Saved data entries:
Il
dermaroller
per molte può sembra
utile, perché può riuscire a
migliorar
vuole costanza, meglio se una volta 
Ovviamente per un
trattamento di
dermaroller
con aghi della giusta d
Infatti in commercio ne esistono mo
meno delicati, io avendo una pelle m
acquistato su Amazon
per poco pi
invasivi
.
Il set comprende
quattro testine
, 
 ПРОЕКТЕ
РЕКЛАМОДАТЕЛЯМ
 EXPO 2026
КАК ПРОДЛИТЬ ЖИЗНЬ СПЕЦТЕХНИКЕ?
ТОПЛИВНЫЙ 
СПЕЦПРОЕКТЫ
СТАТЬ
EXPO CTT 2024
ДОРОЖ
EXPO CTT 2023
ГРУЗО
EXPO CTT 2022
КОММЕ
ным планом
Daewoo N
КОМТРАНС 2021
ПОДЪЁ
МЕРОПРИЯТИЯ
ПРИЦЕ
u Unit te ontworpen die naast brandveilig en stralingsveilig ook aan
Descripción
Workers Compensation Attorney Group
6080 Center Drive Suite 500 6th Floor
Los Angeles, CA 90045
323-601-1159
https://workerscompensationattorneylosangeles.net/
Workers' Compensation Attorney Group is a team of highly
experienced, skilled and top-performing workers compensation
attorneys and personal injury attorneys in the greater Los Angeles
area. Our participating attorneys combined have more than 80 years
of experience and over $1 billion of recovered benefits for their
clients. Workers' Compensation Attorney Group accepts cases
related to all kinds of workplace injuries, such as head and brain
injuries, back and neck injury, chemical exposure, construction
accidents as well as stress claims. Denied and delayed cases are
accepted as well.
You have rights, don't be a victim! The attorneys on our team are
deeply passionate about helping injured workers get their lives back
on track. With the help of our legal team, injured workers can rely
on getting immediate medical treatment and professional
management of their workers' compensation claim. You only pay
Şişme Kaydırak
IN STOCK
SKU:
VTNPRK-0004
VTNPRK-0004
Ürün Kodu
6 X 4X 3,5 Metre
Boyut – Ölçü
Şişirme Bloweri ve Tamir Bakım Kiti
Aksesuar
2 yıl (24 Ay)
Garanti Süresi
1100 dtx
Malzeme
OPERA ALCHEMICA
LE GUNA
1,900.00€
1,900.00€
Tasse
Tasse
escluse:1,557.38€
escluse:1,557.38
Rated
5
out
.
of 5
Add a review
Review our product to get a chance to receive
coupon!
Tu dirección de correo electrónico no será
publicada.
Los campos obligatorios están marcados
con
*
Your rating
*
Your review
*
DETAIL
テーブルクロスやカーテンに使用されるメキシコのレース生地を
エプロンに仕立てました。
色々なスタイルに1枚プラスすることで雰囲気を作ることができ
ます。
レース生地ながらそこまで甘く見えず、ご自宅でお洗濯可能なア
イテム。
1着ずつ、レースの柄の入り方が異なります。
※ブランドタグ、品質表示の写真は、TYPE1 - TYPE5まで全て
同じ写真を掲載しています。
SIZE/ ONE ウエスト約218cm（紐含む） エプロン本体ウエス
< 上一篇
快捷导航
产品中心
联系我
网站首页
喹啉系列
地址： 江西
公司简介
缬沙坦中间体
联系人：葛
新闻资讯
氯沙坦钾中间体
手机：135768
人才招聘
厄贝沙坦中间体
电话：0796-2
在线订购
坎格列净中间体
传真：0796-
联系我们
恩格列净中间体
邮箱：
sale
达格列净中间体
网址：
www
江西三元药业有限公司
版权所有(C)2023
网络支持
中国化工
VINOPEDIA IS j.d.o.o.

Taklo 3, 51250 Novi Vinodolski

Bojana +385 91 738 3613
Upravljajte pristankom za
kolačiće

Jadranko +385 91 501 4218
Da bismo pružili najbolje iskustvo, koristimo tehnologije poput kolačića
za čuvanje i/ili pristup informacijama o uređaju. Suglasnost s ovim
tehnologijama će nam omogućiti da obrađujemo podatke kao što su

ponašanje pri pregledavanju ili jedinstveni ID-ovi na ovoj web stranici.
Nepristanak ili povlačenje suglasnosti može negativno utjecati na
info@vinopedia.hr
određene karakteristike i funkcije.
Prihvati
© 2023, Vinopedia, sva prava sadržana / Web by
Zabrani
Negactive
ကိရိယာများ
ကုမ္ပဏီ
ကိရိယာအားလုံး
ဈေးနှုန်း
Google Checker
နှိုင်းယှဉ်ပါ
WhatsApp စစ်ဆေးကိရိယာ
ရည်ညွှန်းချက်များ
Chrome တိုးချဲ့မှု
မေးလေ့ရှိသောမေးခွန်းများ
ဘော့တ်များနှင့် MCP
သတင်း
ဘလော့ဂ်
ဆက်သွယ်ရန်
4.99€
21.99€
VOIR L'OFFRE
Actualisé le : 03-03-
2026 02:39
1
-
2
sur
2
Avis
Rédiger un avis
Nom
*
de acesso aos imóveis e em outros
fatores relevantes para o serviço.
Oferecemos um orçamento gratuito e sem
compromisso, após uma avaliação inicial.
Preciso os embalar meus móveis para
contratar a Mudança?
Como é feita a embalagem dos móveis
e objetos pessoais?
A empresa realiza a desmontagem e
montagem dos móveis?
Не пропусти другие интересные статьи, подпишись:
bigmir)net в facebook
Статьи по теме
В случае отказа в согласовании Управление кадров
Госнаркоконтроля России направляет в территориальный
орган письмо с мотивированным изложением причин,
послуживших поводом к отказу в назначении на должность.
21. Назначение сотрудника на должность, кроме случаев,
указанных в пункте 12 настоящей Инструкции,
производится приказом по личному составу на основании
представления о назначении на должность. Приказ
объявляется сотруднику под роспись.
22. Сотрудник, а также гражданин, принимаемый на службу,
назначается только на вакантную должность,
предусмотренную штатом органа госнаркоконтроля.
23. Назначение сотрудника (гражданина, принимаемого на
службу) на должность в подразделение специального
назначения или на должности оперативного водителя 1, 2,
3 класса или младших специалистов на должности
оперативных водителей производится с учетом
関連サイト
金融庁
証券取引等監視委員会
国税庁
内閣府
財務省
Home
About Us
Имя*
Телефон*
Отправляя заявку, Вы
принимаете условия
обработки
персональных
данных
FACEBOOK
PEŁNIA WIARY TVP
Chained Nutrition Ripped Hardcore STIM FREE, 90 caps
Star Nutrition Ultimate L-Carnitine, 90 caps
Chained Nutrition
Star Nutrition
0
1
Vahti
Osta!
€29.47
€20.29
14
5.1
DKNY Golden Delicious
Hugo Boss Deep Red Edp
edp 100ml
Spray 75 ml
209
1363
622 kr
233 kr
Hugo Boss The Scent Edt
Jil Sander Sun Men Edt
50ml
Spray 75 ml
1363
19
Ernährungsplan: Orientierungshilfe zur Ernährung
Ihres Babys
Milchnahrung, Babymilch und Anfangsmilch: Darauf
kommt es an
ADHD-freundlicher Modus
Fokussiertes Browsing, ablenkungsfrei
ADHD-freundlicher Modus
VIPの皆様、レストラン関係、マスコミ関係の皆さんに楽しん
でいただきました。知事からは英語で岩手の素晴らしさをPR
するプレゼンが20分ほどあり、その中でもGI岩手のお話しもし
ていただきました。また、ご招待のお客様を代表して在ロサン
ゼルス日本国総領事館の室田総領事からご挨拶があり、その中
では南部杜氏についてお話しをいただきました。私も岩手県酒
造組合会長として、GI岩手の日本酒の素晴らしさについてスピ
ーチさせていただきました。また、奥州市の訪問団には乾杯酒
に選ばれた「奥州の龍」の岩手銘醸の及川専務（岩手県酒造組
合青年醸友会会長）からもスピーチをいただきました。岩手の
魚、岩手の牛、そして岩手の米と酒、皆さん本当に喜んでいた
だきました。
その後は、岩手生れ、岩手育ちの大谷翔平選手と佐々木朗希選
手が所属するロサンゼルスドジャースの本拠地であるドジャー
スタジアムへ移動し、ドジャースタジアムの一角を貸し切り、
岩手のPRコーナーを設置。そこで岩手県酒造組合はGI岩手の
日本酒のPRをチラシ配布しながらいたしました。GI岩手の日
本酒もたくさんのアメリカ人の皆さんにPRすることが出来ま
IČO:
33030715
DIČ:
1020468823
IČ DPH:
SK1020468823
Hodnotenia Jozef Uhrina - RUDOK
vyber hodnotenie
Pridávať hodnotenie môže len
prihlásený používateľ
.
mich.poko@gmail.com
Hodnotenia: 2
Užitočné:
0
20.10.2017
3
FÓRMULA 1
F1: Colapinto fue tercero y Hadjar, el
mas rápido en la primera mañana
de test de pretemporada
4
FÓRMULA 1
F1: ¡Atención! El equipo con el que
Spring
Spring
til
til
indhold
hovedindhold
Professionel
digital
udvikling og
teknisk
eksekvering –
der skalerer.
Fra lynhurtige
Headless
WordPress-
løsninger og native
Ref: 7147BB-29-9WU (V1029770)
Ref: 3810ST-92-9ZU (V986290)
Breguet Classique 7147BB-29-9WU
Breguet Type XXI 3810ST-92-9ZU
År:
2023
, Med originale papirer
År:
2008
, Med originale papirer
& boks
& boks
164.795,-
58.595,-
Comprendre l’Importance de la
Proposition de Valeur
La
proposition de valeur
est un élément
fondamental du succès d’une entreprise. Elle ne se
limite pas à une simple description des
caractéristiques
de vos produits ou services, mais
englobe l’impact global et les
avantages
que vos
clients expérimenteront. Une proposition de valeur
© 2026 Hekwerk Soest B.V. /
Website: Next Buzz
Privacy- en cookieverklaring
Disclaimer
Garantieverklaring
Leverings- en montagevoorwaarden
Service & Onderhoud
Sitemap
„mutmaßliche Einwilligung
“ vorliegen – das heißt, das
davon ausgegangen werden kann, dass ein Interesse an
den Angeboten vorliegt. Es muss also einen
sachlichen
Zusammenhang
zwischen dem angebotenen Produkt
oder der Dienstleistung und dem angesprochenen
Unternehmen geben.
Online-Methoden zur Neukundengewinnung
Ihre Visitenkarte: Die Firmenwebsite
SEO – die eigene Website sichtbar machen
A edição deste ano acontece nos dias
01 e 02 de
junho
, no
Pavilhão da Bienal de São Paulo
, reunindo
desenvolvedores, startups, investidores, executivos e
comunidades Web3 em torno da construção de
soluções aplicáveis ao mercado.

*EXERCISE*
Print exactly the lines from the beginning of the entries through the line with "323-601-1159". Output nothing more.

*YOUR SOLUTION*
Il
dermaroller
per molte può sembra
utile, perché può riuscire a
migliorar
vuole costanza, meglio se una volta 
Ovviamente per un
trattamento di
dermaroller
con aghi della giusta d
Infatti in commercio ne esistono mo
meno delicati, io avendo una pelle m
acquistato su Amazon
per poco pi
invasivi
.
Il set comprende
quattro testine
, 
 ПРОЕКТЕ
РЕКЛАМОДАТЕЛЯМ
 EXPO 2026
КАК ПРОДЛИТЬ ЖИЗНЬ СПЕЦТЕХНИКЕ?
ТОПЛИВНЫЙ 
СПЕЦПРОЕКТЫ
СТАТЬ
EXPO CTT 2024
ДОРОЖ
EXPO CTT 2023
ГРУЗО
EXPO CTT 2022
КОММЕ
ным планом
Daewoo N
КОМТРАНС 2021
ПОДЪЁ
МЕРОПРИЯТИЯ
ПРИЦЕ
u Unit te ontworpen die naast brandveilig en stralingsveilig ook aan
Descripción
Workers Compensation Attorney Group
6080 Center Drive Suite 500 6th Floor
Los Angeles, CA 90045
323-601-1159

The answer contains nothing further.